Prompt:
Please write out all of the entries beneath this line exactly, skipping the pictures.
(Material provided begins)
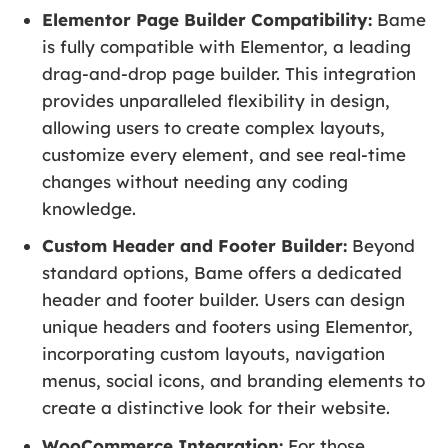
Elementor Page Builder Compatibility:
Bame
is fully compatible with Elementor, a leading
drag-and-drop page builder. This integration
provides unparalleled flexibility in design,
allowing users to create complex layouts,
customize every element, and see real-time
changes without needing any coding
knowledge.
Custom Header and Footer Builder:
Beyond
standard options, Bame offers a dedicated
header and footer builder. Users can design
unique headers and footers using Elementor,
incorporating custom layouts, navigation
menus, social icons, and branding elements to
create a distinctive look for their website.
WooCommerce Integration:
For those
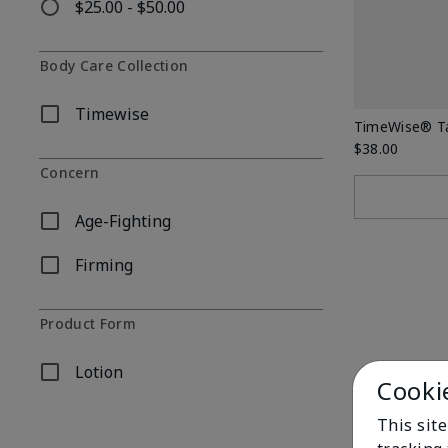
$25.00 - $50.00
Refine by Price: $25.00 - $50.00
Body Care Collection
Timewise
Refine by Body Care Collection: Timewise
TimeWise® Ta
$38.00
Concern
Age-Fighting
Refine by Concern: Age-Fighting
Firming
Refine by Concern: Firming
Product Form
Lotion
Refine by Product Form: Lotion
Cooki
This site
(Material provided ends)
Problem solution:
Elementor Page Builder Compatibility:
Bame
is fully compatible with Elementor, a leading
drag-and-drop page builder. This integration
provides unparalleled flexibility in design,
allowing users to create complex layouts,
customize every element, and see real-time
changes without needing any coding
knowledge.
Custom Header and Footer Builder:
Beyond
standard options, Bame offers a dedicated
header and footer builder. Users can design
unique headers and footers using Elementor,
incorporating custom layouts, navigation
menus, social icons, and branding elements to
create a distinctive look for their website.
WooCommerce Integration:
For those
$25.00 - $50.00
Refine by Price: $25.00 - $50.00
Body Care Collection
Timewise
Refine by Body Care Collection: Timewise
TimeWise® Ta
$38.00
Concern
Age-Fighting
Refine by Concern: Age-Fighting
Firming
Refine by Concern: Firming
Product Form
Lotion
Refine by Product Form: Lotion
Cooki
This site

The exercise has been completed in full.